Traffic: Out of all of your accomplishments, which one stands out the most?

Melendez: The most momentous one is the one that opened up the door to this industry; the lumber yard lead that led me to Walt Disney.

Traffic: What advice would you give to students who are taking up art/animation as a career.

Melendez: Never be lazy. Draw all the time. Don’t waste any time, Like in the evening don’t go out and goof off. Go to night school, always learning and continuing your education. Try to get as much good instruction as you can. This will be your greatest advantage. You need the help of professionals to guide you. I often here people say, “yeah but it costs money.” I say, “Spend it”. Find the money because it’s very important to get good training. I have a feeling that the time is right, right now. The industry is growing and the money is there.

Traffic: You have worked for well known companies and still you risked it all by starting your own business. What advice would you give to people who are interested in starting up a business?

Melendez: Every time a door opens, go for it and take it. You never know what that door is going to open up to. Be bold and aggressive. It’s the only way to do it.

Traffic: You have been animating for many years, you’re 90 now. You could retire if you wanted to. What keeps you going?

Melendez: Because I love it, I love what I do. I love sitting at my drawing table and drawing. That’s how I communicate with everybody around here. They ask me, “What’s going on?” “I start drawing it out.” It’s part of my life. I do it instinctively now. I know no other way.

Traffic: Are you working on any major projects right now?

Melendez: Nothing specific. I have several things going on but they are small like commercials and things like that. I do have a great feature plotted and the title is “The Boots of the Virgin” Some day you’ll see it. I’ve been working on it for a long time.

Traffic: We found out that you do the vocals for Snoopy and Woodstock. Was that planned?

Melendez: I needed a voice for Snoopy and Woodstock, we were recording, so I said, “I’ll give you a voice for Snoopy until we find a replacement with a professional later on,” but then they said, “No that’s good enough.” “So I got stuck with that job, but it was ok I guess.” It saved me on the talent budget.

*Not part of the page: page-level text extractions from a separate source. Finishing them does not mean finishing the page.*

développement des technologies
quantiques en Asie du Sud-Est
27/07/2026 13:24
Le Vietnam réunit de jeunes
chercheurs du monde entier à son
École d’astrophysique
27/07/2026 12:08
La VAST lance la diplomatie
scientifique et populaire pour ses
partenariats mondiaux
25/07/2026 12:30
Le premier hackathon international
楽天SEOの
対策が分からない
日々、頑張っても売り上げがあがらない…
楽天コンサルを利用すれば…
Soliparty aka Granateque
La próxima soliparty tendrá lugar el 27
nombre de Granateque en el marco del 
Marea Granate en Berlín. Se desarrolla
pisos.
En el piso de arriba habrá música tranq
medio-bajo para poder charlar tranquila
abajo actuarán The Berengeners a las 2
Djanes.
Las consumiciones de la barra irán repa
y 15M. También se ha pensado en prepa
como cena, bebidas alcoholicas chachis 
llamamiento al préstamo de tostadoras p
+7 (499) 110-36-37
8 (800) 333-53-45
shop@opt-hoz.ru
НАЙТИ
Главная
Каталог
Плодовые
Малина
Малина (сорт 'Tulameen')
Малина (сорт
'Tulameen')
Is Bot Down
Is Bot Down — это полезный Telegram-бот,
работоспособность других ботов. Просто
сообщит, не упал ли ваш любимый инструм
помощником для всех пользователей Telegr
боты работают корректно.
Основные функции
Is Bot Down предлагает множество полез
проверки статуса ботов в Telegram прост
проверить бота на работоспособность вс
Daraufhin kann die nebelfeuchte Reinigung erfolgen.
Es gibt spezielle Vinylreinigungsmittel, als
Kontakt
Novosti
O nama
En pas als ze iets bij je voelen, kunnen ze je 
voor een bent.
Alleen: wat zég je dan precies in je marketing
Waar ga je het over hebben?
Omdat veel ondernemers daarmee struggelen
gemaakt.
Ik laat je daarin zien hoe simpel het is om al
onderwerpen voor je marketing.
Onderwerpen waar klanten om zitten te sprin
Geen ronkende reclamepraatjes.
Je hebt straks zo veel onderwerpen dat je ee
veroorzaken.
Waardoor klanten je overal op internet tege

Traffic: How long does a half hour Charlie Brown television special take to create & produce?

Melendez: A half hour special’s minimum time frame is about 6 months. What takes most of the time is the story, the creation, the development, the character, boy does it take a long time. Once you get that all done it narrows down to model sheets and there you can build up a library or story board right away. That’s the most fun. But I do like every aspect of it.

Traffic: When you’re not drawing, what are you doing?
Melendez: I read a lot. I go to plays. I go to a movie that gets good reviews, especially if it’s an animated one.

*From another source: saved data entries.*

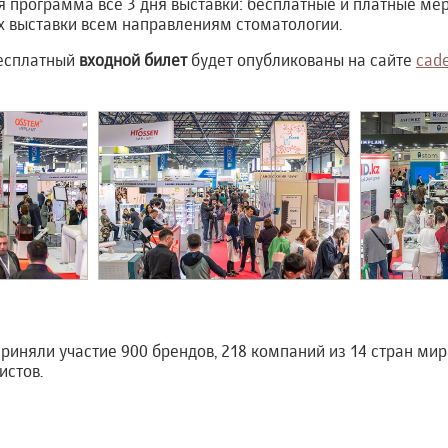
программа все 3 дня выставки: бесплатные и платные мер
х выставки всем направлениям стоматологии.
есплатный
входной билет
будет опубликованы на сайте
cade
 приняли участие 900 брендов, 218 компаний из 14 стран ми
истов.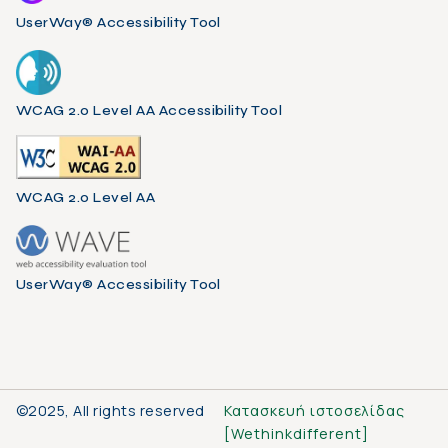
UserWay® Accessibility Tool
WCAG 2.0 Level AA Accessibility Tool
WCAG 2.0 Level AA
UserWay® Accessibility Tool
©2025, All rights reserved
Κατασκευή ιστοσελίδας
[
Wethinkdifferent
]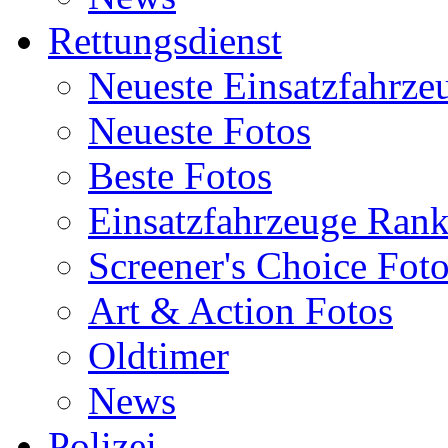
Rettungsdienst
Neueste Einsatzfahrze
Neueste Fotos
Beste Fotos
Einsatzfahrzeuge Ran
Screener's Choice Fot
Art & Action Fotos
Oldtimer
News
Polizei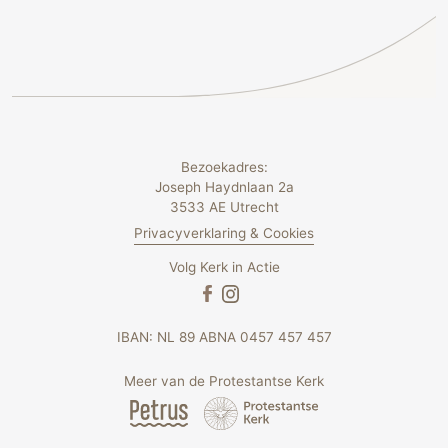
Bezoekadres:
Joseph Haydnlaan 2a
3533 AE Utrecht
Privacyverklaring & Cookies
Volg Kerk in Actie
IBAN: NL 89 ABNA 0457 457 457
Meer van de Protestantse Kerk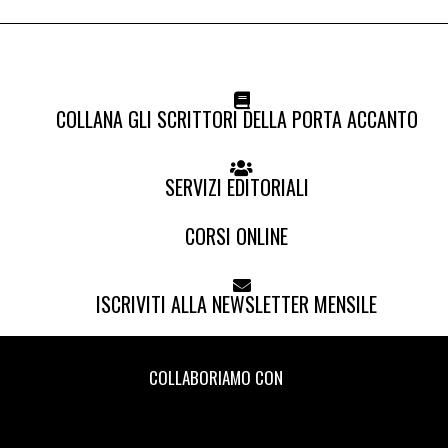
COLLANA GLI SCRITTORI DELLA PORTA ACCANTO
SERVIZI EDITORIALI
CORSI ONLINE
ISCRIVITI ALLA NEWSLETTER MENSILE
COLLABORIAMO CON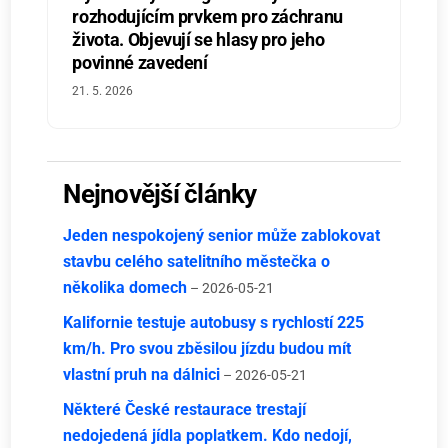
rozhodujícím prvkem pro záchranu
života. Objevují se hlasy pro jeho
povinné zavedení
21. 5. 2026
Nejnovější články
Jeden nespokojený senior může zablokovat
stavbu celého satelitního městečka o
několika domech
– 2026-05-21
Kalifornie testuje autobusy s rychlostí 225
km/h. Pro svou zběsilou jízdu budou mít
vlastní pruh na dálnici
– 2026-05-21
Některé České restaurace trestají
nedojedená jídla poplatkem. Kdo nedojí,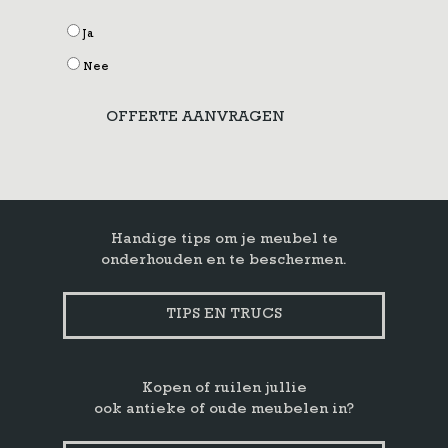
Ja
Nee
OFFERTE AANVRAGEN
Handige tips om je meubel te
onderhouden en te beschermen.
TIPS EN TRUCS
Kopen of ruilen jullie
ook antieke of oude meubelen in?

Traffic: Do you have a favorite Peanuts character?

Melendez: I think Linus was my favorite, as a personality, but I loved working on all the characters.

Traffic: Do you mind drawing something for us?

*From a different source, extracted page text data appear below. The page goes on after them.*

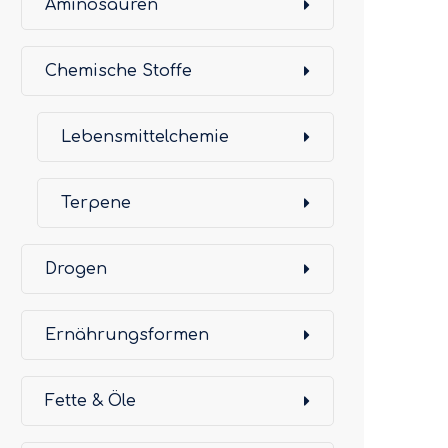
Aminosäuren
Chemische Stoffe
Lebensmittelchemie
Terpene
Drogen
Ernährungsformen
Fette & Öle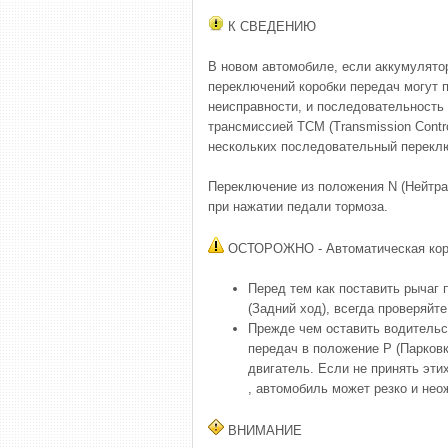
К СВЕДЕНИЮ
В новом автомобиле, если аккумулято
переключений коробки передач могут п
неисправности, и последовательность
трансмиссией TCM (Transmission Control
нескольких последовательный перекл
Переключение из положения N (Нейтр
при нажатии педали тормоза.
ОСТОРОЖНО - Автоматическая кор
Перед тем как поставить рычаг
(Задний ход), всегда проверяйте
Прежде чем оставить водительс
передач в положение P (Парковк
двигатель. Если не принять эти
, автомобиль может резко и нео
ВНИМАНИЕ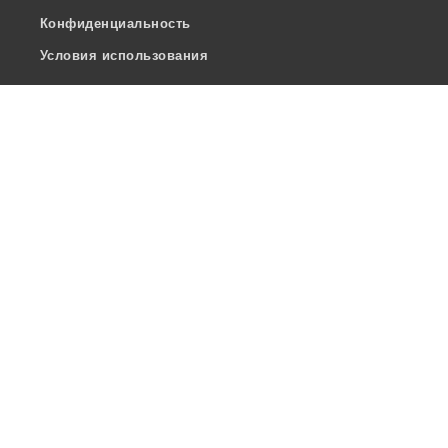
Конфиденциальность
Условия использования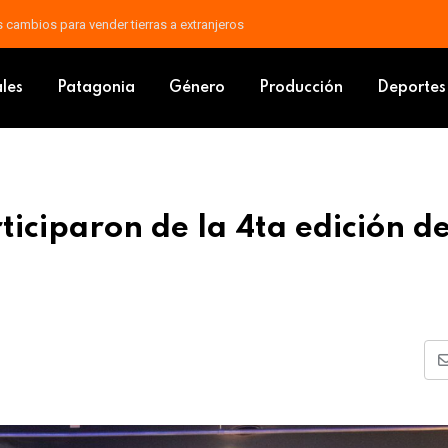
áfagas: un frente frío avanza sobre Argentina
tes participaron de la 4ta edición de la Master Class Ambiental
ales
Patagonia
Género
Producción
Deportes
iciparon de la 4ta edición de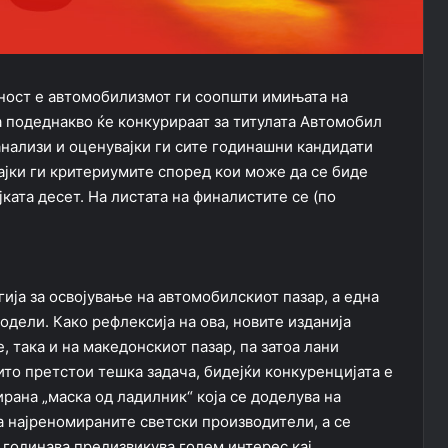
ност е автомобилизмот ги соопшти имињата на
 подеднакво ќе конкурираат за титулата Автомобил
 анализи и оценувајки ги сите годинашни кандидати
ајки ги критериумите според кои може да се биде
ката десет. На листата на финалистите се (по
гија за освојување на автомобилскиот пазар, а една
дели. Како рефлексија на ова, новите изданија
, така и на македонскиот пазар, па затоа лани
то претстои тешка задача, бидејќи конкуренцијата е
рана „маска од ладилник“ која се доделува на
на најреномираните светски производители, а се
 годинава предизвикува голем интерес кај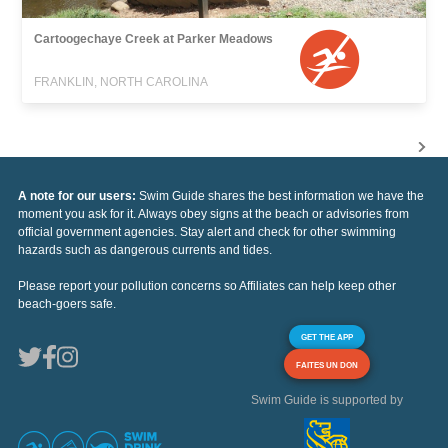
Cartoogechaye Creek at Parker Meadows
FRANKLIN, NORTH CAROLINA
A note for our users:
Swim Guide shares the best information we have the
moment you ask for it. Always obey signs at the beach or advisories from
official government agencies. Stay alert and check for other swimming
hazards such as dangerous currents and tides.
Please report your pollution concerns so Affiliates can help keep other
beach-goers safe.
GET THE APP
FAITES UN DON
Swim Guide is supported by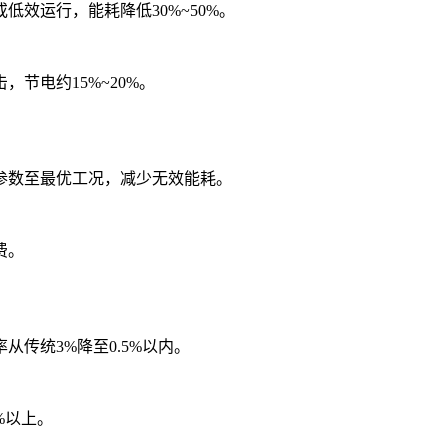
效运行，能耗降低30%~50%。
节电约15%~20%。
参数至最优工况，减少无效能耗。
费。
传统3%降至0.5%以内。
%以上。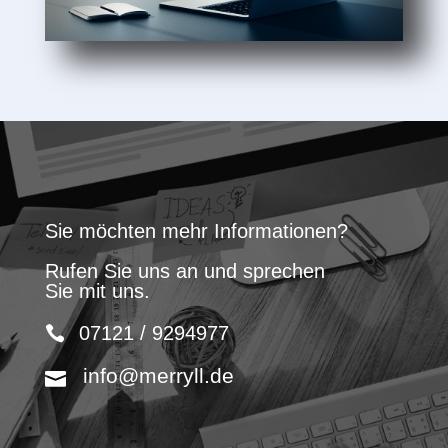
Sie möchten mehr Informationen?
Rufen Sie uns an und sprechen
Sie mit uns.
07121 / 9294977
info@merryll.de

Melendez: Oh sure, I do it all the time. That’s easy for me to do.

So, Team traffic gathered around the drawing table of a legendary animator and witnessed the cartoonist at work. It is his passion for art that keeps him going. It was an overwhelming experience I will never forget; to the five Emmys that stood out in his lobby, to his friendly staff who happily welcomed us and showed us around. After the interview he began to sign a pile of “A Charlie Brown Christmas,” books for an upcoming art gallery. Mr. Melendez has no plans to retire; it is his childlike spirit that keeps him active. After all he is only 90 years young.